Stored records
-------------------------

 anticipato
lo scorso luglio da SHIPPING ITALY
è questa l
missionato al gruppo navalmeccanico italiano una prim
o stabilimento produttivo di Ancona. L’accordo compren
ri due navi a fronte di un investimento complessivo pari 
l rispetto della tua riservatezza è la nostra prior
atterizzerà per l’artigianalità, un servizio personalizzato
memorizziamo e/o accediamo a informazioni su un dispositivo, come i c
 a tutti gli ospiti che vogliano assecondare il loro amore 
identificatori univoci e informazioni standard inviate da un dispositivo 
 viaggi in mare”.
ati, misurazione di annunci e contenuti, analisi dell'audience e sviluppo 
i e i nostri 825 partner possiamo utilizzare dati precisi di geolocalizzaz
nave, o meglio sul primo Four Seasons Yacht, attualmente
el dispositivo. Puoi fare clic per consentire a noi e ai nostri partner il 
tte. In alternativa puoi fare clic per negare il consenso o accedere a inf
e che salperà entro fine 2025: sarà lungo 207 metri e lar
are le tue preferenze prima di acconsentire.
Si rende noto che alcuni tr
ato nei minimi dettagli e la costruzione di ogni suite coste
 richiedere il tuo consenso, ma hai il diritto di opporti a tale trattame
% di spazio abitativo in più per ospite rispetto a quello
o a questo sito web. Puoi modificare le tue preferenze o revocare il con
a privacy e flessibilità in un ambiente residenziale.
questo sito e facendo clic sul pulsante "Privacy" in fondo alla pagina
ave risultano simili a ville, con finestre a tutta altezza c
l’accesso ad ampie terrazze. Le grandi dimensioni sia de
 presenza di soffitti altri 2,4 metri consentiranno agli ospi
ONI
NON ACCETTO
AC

-------------------------

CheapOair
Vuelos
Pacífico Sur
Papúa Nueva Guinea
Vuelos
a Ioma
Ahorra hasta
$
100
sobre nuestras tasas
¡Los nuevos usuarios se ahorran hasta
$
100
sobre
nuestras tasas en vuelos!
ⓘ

-------------------------

WHAT NEEDS TO BE DONE
Wherever the line holding "are le tue preferenze prima di acconsentire." falls in the entries above, copy exactly from it through the line holding "l’accesso ad ampie", inclusive, and add nothing.

ANSWER SPACE
are le tue preferenze prima di acconsentire.
Si rende noto che alcuni tr
ato nei minimi dettagli e la costruzione di ogni suite coste
 richiedere il tuo consenso, ma hai il diritto di opporti a tale trattame
% di spazio abitativo in più per ospite rispetto a quello
o a questo sito web. Puoi modificare le tue preferenze o revocare il con
a privacy e flessibilità in un ambiente residenziale.
questo sito e facendo clic sul pulsante "Privacy" in fondo alla pagina
ave risultano simili a ville, con finestre a tutta altezza c
l’accesso ad ampie terrazze. Le grandi dimensioni sia de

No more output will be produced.